Series in more sentences:
A sassy demon girl from a prestige family moves to a special
apartment for highly valued demons and gets assigned a slavish bodyguard
she never asked for.
Soap opera in anime form. But while it feels like cheap fanfiction, it worked for me.
It has a story only an emotional teenage girl with raging hormones could
appreciate, yet I loved it enough to buy it on DVD after shamelessly
watching it on an illegal phone app. Don't call the police on me, this
is long ago, I'm a (mostly) reformed criminal.
It only has a few episodes, and I have yet to figure out my feelings on
that. I would've liked more, but I don't think the manga series is
something fellow fans would like to see animated in full, as it has no
happy ending. (UPDATE: wait, now it kinda does? That's what you get when you review something you've watched years ago.)
The show keeps things cheery and cute, even with the introduction of a
man-hating lesbian pedophile, an SM sex addict, and the clear
insinuation that the bodyguard was once a soulless male prostitute.. But
honestly, this is all standard anime stuff.
The bodyguard character, Sōshi, annoyed me a little in the beginning.

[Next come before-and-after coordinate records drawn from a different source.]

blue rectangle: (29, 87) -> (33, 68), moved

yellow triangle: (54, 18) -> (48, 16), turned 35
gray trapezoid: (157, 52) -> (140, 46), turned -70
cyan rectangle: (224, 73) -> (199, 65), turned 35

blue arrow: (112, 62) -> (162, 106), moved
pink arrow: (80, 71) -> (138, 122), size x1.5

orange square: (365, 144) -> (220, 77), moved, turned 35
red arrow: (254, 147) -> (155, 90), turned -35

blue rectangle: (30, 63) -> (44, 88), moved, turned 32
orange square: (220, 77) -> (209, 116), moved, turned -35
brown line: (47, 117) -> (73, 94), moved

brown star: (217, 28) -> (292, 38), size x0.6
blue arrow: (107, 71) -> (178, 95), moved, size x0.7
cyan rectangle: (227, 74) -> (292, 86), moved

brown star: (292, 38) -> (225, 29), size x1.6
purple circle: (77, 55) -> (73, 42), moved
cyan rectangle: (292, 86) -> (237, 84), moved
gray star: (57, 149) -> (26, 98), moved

His watery eyes and continuous rambling about how he's a dog and not
worthy of anything was unnecessary, but I guess it always stopped before
it made me uncomfortable. At the end of the series, I understood his
behaviour to some degree.
I would've liked for the girl, Ririchiyo, to have been more distant and
mean, but the series puts great focus on the relationship with her
bodyguard and her inner struggles to socialize, and that's enough. It's
these two characters you're the most eager to see on screen.

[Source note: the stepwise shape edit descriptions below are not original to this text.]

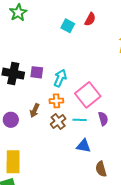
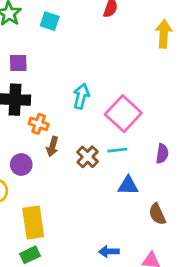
cyan square: (68, 26) -> (50, 21), moved
purple square: (37, 72) -> (18, 63), moved
orange cross: (56, 101) -> (39, 124), moved, turned 32
purple semicircle: (103, 119) -> (162, 154), moved, turned 32

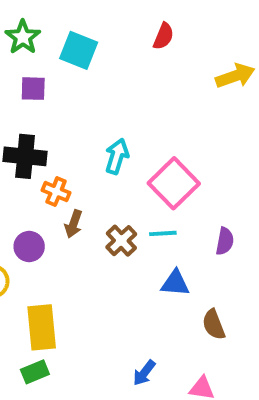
cyan square: (50, 21) -> (79, 50), size x1.4
yellow arrow: (164, 34) -> (235, 76), turned 64
purple square: (18, 63) -> (33, 89), moved
blue arrow: (109, 252) -> (144, 373), turned -54

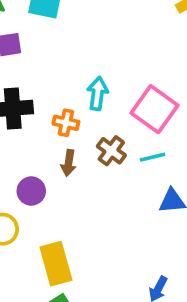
orange cross: (56, 192) -> (66, 123), moved
brown cross: (121, 241) -> (111, 151), moved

The English dub was good as well, I liked the voice actors and preferred
the English confession scene over the Japanese one. Fight me.

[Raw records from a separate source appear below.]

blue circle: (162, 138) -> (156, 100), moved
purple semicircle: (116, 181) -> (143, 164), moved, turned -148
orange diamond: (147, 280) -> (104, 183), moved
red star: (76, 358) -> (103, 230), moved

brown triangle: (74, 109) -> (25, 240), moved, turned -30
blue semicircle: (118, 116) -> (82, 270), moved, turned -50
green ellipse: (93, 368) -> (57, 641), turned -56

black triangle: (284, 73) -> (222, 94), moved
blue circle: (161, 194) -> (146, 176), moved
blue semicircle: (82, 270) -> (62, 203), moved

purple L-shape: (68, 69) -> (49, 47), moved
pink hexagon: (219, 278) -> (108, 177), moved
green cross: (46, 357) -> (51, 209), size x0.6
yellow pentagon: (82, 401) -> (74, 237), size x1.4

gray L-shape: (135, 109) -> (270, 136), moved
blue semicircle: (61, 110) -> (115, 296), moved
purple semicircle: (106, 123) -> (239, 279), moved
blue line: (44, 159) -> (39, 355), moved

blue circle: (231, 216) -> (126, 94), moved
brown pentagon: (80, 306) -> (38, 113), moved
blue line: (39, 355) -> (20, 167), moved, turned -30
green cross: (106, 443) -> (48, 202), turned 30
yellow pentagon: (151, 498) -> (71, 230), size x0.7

Now, I can't say these type of animes are on the same level as Attack on
Titan or Elfen Lied, but it did something rare I wished more shows did;
which is getting to the point. It never lost its focus or pushed it
aside by distracting viewers with an abundance of filler episodes,
except for one time. The romance between Ririchiyo and Sōshi was all
that mattered.
Yes. The actually really inappropriate romance between a 15 year old girl and a 22 year old man.
I don't care that Japan has a lower age of consent, in some places
that's 8, and I dearly hope people won't casually cheer on a love story
from one of those communities, fictional or otherwise. Inu X Boku truly
didn't need this age gap in order for the story to work, so why on
Earth..?
Something else that could've been left out was the demon aspect, it was
hardly of any importance to the story. Every one of these characters
could've been a normal human being, just replace the few episodes that
included a demon attack with something else. But maybe the fault of this
was the studio's decision to only cover the first chapter of the comic.
So, well, as you can conclude, not a flawless show, but I didn't start
off my review claiming it was. This is like a big sugary cake with some
unnecessary ingredients sprinkled on, but if you like sugar, eating this
thing will leave you with a big satisfied smile.
And hey, if weird stuff like Twilight and Fifty Shades of Grey can find
an audience, then this objectively better series can too.